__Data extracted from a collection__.

-*-

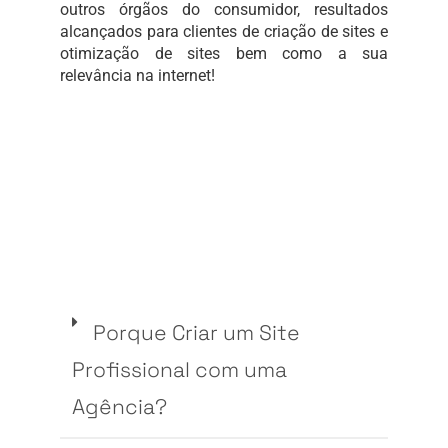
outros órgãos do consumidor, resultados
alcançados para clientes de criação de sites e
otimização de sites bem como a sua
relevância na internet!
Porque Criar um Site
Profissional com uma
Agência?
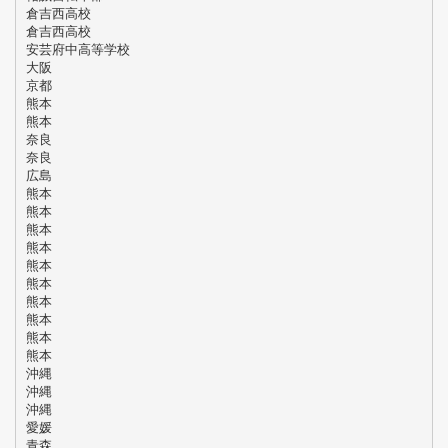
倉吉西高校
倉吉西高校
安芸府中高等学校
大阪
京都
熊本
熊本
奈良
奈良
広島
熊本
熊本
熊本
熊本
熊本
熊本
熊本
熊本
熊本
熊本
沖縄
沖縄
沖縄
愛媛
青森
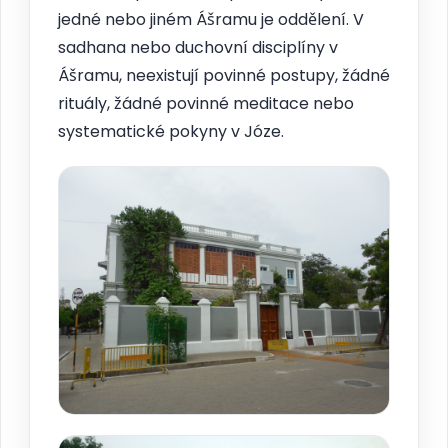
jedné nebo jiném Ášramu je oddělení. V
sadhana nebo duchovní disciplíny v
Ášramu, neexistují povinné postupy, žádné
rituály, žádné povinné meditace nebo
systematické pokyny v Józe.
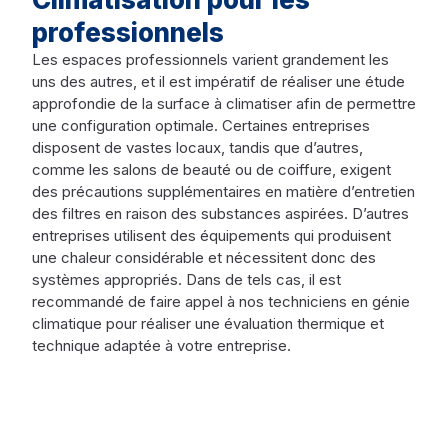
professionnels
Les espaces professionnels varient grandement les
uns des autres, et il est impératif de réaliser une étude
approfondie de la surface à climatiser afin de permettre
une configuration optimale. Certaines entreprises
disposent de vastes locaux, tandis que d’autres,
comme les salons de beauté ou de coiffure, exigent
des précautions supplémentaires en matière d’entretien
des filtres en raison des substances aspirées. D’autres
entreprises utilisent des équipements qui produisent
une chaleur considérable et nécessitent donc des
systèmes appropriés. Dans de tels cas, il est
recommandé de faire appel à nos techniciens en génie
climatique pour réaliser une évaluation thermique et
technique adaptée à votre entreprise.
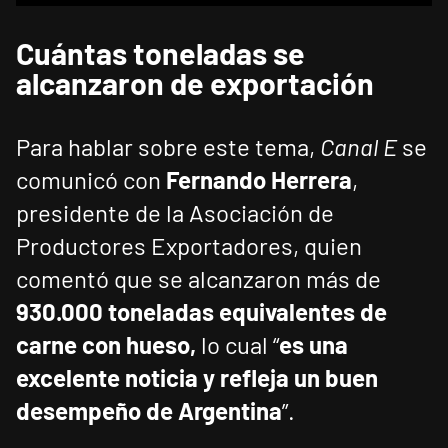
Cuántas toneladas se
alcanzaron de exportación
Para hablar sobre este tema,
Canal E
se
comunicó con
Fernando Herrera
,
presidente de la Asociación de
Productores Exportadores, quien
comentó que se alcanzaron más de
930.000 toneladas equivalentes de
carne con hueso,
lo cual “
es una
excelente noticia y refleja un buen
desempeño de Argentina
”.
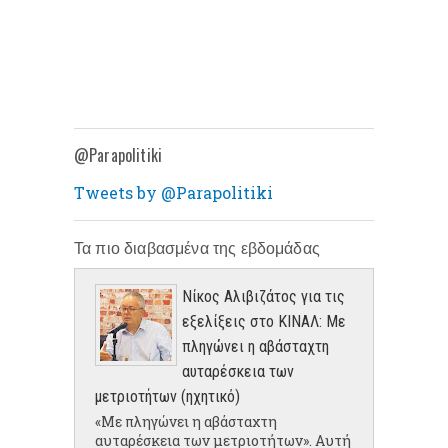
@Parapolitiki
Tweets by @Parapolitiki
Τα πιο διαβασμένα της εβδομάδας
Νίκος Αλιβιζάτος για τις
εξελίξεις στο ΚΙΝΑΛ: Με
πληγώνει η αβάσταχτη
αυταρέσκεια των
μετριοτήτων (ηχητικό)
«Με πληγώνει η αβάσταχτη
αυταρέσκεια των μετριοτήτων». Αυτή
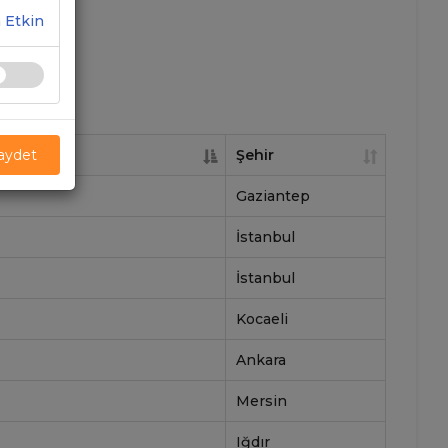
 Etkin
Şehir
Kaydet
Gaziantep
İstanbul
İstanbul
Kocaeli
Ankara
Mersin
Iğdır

-*-

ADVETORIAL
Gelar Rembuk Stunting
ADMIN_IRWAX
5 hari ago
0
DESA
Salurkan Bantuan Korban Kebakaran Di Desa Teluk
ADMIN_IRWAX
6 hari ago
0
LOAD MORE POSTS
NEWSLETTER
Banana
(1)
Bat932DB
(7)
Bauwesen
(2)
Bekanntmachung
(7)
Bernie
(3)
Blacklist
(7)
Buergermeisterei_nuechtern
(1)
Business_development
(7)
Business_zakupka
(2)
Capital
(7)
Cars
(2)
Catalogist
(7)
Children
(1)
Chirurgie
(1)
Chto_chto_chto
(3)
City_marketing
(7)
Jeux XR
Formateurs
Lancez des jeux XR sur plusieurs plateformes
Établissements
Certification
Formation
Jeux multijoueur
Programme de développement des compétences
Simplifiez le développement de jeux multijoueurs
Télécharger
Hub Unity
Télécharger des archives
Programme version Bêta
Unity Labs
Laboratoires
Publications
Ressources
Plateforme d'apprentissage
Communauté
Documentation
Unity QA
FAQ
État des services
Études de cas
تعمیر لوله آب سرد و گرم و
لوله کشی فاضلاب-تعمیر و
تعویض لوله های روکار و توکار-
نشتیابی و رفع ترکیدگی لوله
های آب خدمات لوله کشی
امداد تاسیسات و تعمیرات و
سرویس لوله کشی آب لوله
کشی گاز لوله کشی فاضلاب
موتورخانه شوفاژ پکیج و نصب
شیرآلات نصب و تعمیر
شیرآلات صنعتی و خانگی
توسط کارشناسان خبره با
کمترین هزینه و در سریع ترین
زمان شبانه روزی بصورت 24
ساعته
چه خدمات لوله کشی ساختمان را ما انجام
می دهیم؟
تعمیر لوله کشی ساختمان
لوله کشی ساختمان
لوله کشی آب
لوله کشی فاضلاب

-*-

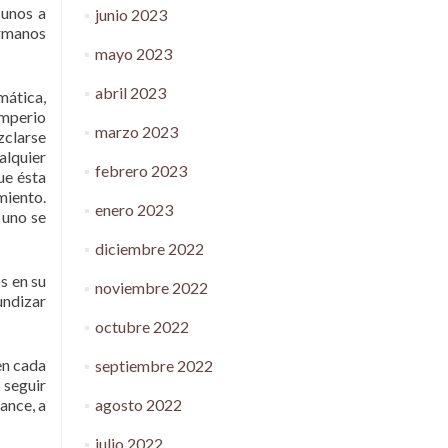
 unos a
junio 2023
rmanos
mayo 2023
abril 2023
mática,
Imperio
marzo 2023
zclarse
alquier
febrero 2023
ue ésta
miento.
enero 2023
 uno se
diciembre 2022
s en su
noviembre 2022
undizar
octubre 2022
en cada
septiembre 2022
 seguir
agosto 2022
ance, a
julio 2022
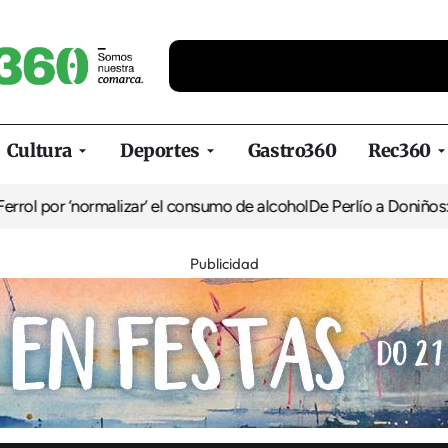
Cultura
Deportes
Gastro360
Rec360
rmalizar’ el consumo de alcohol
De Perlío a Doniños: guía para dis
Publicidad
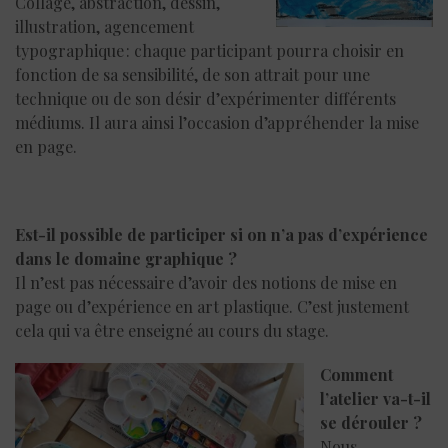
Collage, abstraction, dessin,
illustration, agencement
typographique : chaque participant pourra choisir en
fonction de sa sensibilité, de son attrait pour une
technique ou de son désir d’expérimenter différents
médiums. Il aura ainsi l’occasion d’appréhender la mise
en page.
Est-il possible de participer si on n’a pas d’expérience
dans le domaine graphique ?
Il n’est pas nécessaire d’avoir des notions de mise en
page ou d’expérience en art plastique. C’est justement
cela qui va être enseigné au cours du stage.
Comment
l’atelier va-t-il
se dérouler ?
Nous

-*-

__What this task involves__. Beginning with the line that has "disposent de vastes" and ending with the line that has "une chaleur considérable", set down the lines above exactly and include no others.

__The answer__.
disposent de vastes locaux, tandis que d’autres,
comme les salons de beauté ou de coiffure, exigent
des précautions supplémentaires en matière d’entretien
des filtres en raison des substances aspirées. D’autres
entreprises utilisent des équipements qui produisent
une chaleur considérable et nécessitent donc des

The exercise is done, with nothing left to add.